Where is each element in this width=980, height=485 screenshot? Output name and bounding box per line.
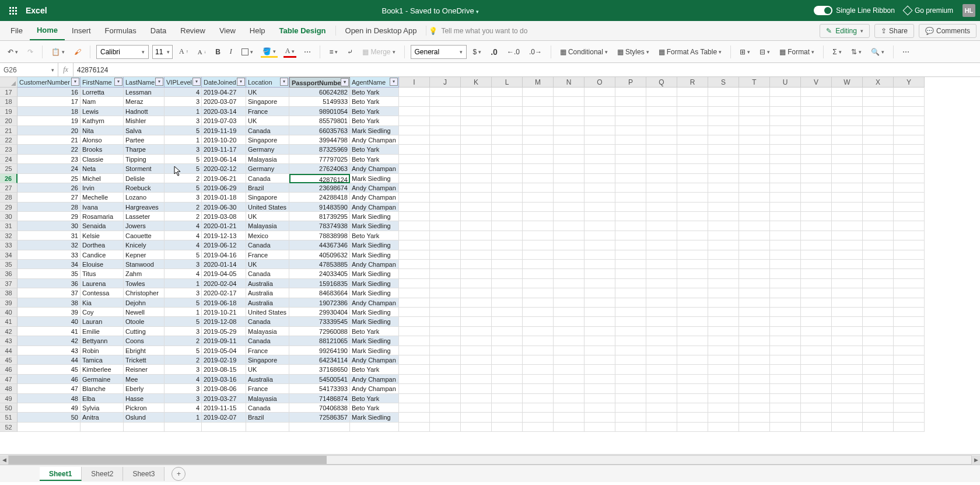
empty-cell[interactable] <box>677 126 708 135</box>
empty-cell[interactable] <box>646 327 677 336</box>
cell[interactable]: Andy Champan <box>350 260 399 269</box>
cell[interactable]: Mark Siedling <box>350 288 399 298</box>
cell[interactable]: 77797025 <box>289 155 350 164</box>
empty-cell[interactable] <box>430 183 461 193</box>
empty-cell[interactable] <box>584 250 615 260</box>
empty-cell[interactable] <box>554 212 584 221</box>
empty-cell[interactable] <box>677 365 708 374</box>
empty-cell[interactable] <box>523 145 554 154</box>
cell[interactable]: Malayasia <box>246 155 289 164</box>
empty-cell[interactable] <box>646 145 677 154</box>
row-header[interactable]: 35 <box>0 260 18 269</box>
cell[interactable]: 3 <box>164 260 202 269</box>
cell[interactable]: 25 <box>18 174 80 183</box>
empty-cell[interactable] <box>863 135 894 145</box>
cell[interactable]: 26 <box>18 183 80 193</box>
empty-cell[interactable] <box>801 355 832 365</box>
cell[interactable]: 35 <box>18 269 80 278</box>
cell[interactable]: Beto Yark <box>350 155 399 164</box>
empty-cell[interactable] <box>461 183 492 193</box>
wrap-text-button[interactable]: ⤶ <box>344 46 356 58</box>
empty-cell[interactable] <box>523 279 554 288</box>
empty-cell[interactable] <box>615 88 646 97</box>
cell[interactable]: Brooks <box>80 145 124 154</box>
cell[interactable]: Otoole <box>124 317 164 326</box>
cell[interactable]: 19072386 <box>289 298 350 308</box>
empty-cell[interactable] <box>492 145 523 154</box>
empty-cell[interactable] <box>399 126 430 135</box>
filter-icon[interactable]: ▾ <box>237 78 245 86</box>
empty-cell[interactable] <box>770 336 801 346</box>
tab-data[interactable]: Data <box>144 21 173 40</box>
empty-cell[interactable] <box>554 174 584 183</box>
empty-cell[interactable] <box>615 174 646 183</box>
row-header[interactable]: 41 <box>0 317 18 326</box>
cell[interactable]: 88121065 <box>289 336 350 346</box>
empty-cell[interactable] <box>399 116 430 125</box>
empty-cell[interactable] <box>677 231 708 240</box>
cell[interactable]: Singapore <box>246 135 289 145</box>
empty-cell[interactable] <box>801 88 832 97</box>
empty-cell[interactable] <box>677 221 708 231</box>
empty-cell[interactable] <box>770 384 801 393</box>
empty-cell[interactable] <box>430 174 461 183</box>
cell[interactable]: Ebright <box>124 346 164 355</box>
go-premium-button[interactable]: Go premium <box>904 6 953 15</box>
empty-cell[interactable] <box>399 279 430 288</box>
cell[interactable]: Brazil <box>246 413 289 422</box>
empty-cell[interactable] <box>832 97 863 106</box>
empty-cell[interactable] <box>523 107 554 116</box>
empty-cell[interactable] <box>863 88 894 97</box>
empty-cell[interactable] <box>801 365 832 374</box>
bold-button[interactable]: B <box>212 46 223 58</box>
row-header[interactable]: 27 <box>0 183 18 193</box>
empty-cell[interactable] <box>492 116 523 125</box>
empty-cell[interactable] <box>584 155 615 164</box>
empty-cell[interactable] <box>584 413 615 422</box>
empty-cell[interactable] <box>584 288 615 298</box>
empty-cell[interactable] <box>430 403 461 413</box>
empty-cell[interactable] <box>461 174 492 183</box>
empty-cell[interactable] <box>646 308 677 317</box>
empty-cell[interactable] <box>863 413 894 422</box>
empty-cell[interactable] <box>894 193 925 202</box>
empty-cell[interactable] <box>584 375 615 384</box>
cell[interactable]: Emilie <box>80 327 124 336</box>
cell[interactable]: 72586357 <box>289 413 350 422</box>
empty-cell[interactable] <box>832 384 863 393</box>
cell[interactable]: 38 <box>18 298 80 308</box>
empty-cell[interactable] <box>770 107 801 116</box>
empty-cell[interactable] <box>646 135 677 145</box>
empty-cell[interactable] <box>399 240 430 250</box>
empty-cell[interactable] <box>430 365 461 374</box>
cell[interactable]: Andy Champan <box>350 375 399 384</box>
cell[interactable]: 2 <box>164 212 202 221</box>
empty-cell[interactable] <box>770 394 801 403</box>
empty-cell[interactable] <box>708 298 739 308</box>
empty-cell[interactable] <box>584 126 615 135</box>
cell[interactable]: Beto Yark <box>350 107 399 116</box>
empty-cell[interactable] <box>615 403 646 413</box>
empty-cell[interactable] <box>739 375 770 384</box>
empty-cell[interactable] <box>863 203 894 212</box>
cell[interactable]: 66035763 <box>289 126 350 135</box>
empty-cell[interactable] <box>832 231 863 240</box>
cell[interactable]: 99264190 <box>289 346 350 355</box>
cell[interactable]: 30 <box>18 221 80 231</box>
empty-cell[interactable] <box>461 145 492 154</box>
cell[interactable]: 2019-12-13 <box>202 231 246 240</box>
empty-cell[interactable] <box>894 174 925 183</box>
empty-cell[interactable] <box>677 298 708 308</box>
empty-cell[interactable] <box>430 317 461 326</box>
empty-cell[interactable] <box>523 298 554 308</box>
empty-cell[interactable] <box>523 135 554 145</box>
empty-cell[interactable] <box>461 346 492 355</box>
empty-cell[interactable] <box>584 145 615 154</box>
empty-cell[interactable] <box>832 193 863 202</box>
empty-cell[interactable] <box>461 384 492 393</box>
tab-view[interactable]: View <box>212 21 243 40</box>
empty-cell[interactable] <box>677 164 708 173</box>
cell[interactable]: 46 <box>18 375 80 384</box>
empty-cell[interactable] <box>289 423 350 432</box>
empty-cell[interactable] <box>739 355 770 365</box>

EXERCISE AIM
Everything in the listing except the pictures must be reproduced exactly.

EXPECTED OUTPUT
Where is each element in this width=980, height=485 screenshot? Output name and bounding box per line.
empty-cell[interactable] <box>677 126 708 135</box>
empty-cell[interactable] <box>646 327 677 336</box>
cell[interactable]: Andy Champan <box>350 260 399 269</box>
cell[interactable]: Mark Siedling <box>350 288 399 298</box>
cell[interactable]: 77797025 <box>289 155 350 164</box>
empty-cell[interactable] <box>430 183 461 193</box>
empty-cell[interactable] <box>584 250 615 260</box>
empty-cell[interactable] <box>554 212 584 221</box>
empty-cell[interactable] <box>677 365 708 374</box>
empty-cell[interactable] <box>523 145 554 154</box>
cell[interactable]: Malayasia <box>246 155 289 164</box>
empty-cell[interactable] <box>646 145 677 154</box>
row-header[interactable]: 35 <box>0 260 18 269</box>
cell[interactable]: 3 <box>164 260 202 269</box>
cell[interactable]: 25 <box>18 174 80 183</box>
empty-cell[interactable] <box>863 135 894 145</box>
cell[interactable]: 26 <box>18 183 80 193</box>
empty-cell[interactable] <box>801 355 832 365</box>
cell[interactable]: 35 <box>18 269 80 278</box>
cell[interactable]: Beto Yark <box>350 155 399 164</box>
empty-cell[interactable] <box>461 183 492 193</box>
wrap-text-button[interactable]: ⤶ <box>344 46 356 58</box>
empty-cell[interactable] <box>523 279 554 288</box>
empty-cell[interactable] <box>615 88 646 97</box>
cell[interactable]: Brooks <box>80 145 124 154</box>
cell[interactable]: Otoole <box>124 317 164 326</box>
cell[interactable]: 19072386 <box>289 298 350 308</box>
empty-cell[interactable] <box>492 145 523 154</box>
empty-cell[interactable] <box>399 126 430 135</box>
filter-icon[interactable]: ▾ <box>237 78 245 86</box>
empty-cell[interactable] <box>770 336 801 346</box>
tab-data[interactable]: Data <box>144 21 173 40</box>
empty-cell[interactable] <box>554 174 584 183</box>
empty-cell[interactable] <box>615 174 646 183</box>
row-header[interactable]: 41 <box>0 317 18 326</box>
cell[interactable]: 88121065 <box>289 336 350 346</box>
empty-cell[interactable] <box>399 116 430 125</box>
empty-cell[interactable] <box>677 231 708 240</box>
cell[interactable]: Singapore <box>246 135 289 145</box>
empty-cell[interactable] <box>801 88 832 97</box>
empty-cell[interactable] <box>677 221 708 231</box>
empty-cell[interactable] <box>770 384 801 393</box>
empty-cell[interactable] <box>430 174 461 183</box>
cell[interactable]: Ebright <box>124 346 164 355</box>
go-premium-button[interactable]: Go premium <box>904 6 953 15</box>
empty-cell[interactable] <box>399 279 430 288</box>
cell[interactable]: Brazil <box>246 413 289 422</box>
empty-cell[interactable] <box>832 97 863 106</box>
empty-cell[interactable] <box>523 107 554 116</box>
empty-cell[interactable] <box>863 88 894 97</box>
empty-cell[interactable] <box>801 365 832 374</box>
bold-button[interactable]: B <box>212 46 223 58</box>
row-header[interactable]: 27 <box>0 183 18 193</box>
empty-cell[interactable] <box>492 116 523 125</box>
empty-cell[interactable] <box>584 155 615 164</box>
empty-cell[interactable] <box>584 413 615 422</box>
empty-cell[interactable] <box>584 288 615 298</box>
empty-cell[interactable] <box>430 403 461 413</box>
empty-cell[interactable] <box>461 174 492 183</box>
empty-cell[interactable] <box>646 308 677 317</box>
empty-cell[interactable] <box>863 413 894 422</box>
empty-cell[interactable] <box>894 193 925 202</box>
empty-cell[interactable] <box>584 375 615 384</box>
cell[interactable]: Emilie <box>80 327 124 336</box>
cell[interactable]: 72586357 <box>289 413 350 422</box>
empty-cell[interactable] <box>832 384 863 393</box>
cell[interactable]: 38 <box>18 298 80 308</box>
empty-cell[interactable] <box>770 107 801 116</box>
empty-cell[interactable] <box>646 135 677 145</box>
empty-cell[interactable] <box>399 240 430 250</box>
empty-cell[interactable] <box>430 365 461 374</box>
cell[interactable]: Andy Champan <box>350 375 399 384</box>
cell[interactable]: 2 <box>164 212 202 221</box>
empty-cell[interactable] <box>770 394 801 403</box>
empty-cell[interactable] <box>708 298 739 308</box>
empty-cell[interactable] <box>584 126 615 135</box>
cell[interactable]: Beto Yark <box>350 107 399 116</box>
empty-cell[interactable] <box>615 403 646 413</box>
empty-cell[interactable] <box>739 375 770 384</box>
empty-cell[interactable] <box>863 203 894 212</box>
cell[interactable]: 66035763 <box>289 126 350 135</box>
empty-cell[interactable] <box>832 231 863 240</box>
cell[interactable]: 99264190 <box>289 346 350 355</box>
cell[interactable]: 30 <box>18 221 80 231</box>
empty-cell[interactable] <box>461 145 492 154</box>
cell[interactable]: 2019-12-13 <box>202 231 246 240</box>
empty-cell[interactable] <box>894 174 925 183</box>
empty-cell[interactable] <box>677 298 708 308</box>
empty-cell[interactable] <box>430 317 461 326</box>
empty-cell[interactable] <box>523 298 554 308</box>
empty-cell[interactable] <box>523 135 554 145</box>
empty-cell[interactable] <box>461 346 492 355</box>
empty-cell[interactable] <box>584 145 615 154</box>
empty-cell[interactable] <box>832 193 863 202</box>
empty-cell[interactable] <box>461 384 492 393</box>
tab-view[interactable]: View <box>212 21 243 40</box>
empty-cell[interactable] <box>677 164 708 173</box>
cell[interactable]: 46 <box>18 375 80 384</box>
empty-cell[interactable] <box>289 423 350 432</box>
empty-cell[interactable] <box>739 355 770 365</box>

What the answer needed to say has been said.